VENEZIA 74 - Charlotte Rampling è "Hannah"
Sembra illogico dover andare al cinema dovendosi informare prima sulla trama del film, ma è così; è un consiglio che diamo volentieri allo spettatore, perché nei 95 minuti di proiezione non c’è alcuna informazione sui motivi per cui "
Hannah",
Charlotte Rampling, stia lentamente (molto lentamente) lasciando scivolare la sua vita verso il buoi.
Il motivo di tutto sta nelle malefatte del vecchio marito che dopo l’ultima notte di quiete casalinga, entra in carcere, accompagnato fino al cancello da Hannah, per scontare la sua pena. Cosa ha commesso lo sanno solo quelli dentro il film: la moglie, una misteriosa madre che bussa alla porta minacciosamente, il figlio che impedisce alla nonna di vedere il nipote, la segretaria della piscina comunale che le ritira l’abbonamento, il cane di casa che forse ha visto ma non parla…
La prova d’attrice c’è, ma si perde in lunghi viaggi in Metro B, in interminabili faccende domestiche (private o di lavoro) con cui Hannah non sembra aver particolare dimestichezza, in momenti di vita quotidiana, insomma, di una anziana donna francese.

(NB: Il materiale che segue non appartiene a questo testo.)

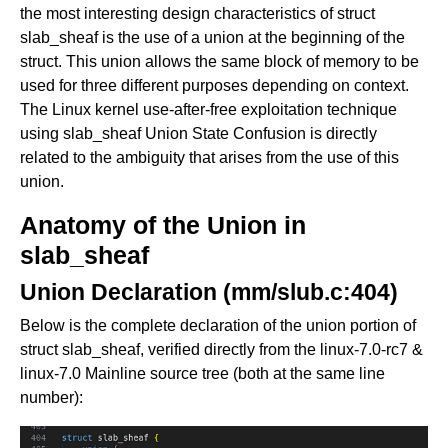
the most interesting design characteristics of struct
slab_sheaf is the use of a union at the beginning of the
struct. This union allows the same block of memory to be
used for three different purposes depending on context.
The Linux kernel use-after-free exploitation technique
using slab_sheaf Union State Confusion is directly
related to the ambiguity that arises from the use of this
union.
Anatomy of the Union in
slab_sheaf
Union Declaration (mm/slub.c:404)
Below is the complete declaration of the union portion of
struct slab_sheaf, verified directly from the linux-7.0-rc7 &
linux-7.0 Mainline source tree (both at the same line
number):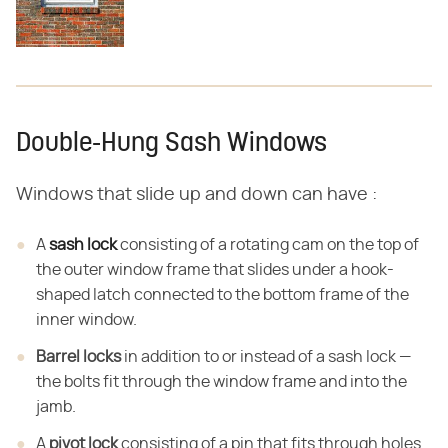
Double-Hung Sash Windows
Windows that slide up and down can have :
A
sash lock
consisting of a rotating cam on the top of
the outer window frame that slides under a hook-
shaped latch connected to the bottom frame of the
inner window.
Barrel locks
in addition to or instead of a sash lock —
the bolts fit through the window frame and into the
jamb.
A
pivot lock
consisting of a pin that fits through holes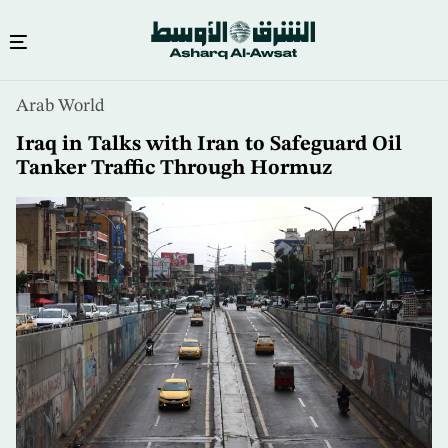
Skip
Arab World
to
main
Iraq in Talks with Iran to Safeguard Oil
content
Tanker Traffic Through Hormuz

Andrea Pallaoro sceglie di raccontare con inquadrature lunghe, lente, primi piani di trenta secondi che ne bastano dieci, movimenti di macchina ad accompagnare il cammino della protagonista (tutto) da casa al cassonetto, dove va a buttar via qualcosa di compromettente che ha riacceso il ricordo delle malefatte del marito. È il senso di colpa certo, gli anni di silenzio rispetto al terribile segreto celato nelle mura domestiche fino alla vergona e all’espiazione; quel segreto che rimarrà tale fino alla fine del film. Almeno per lo spettatore che non informato preventivamente.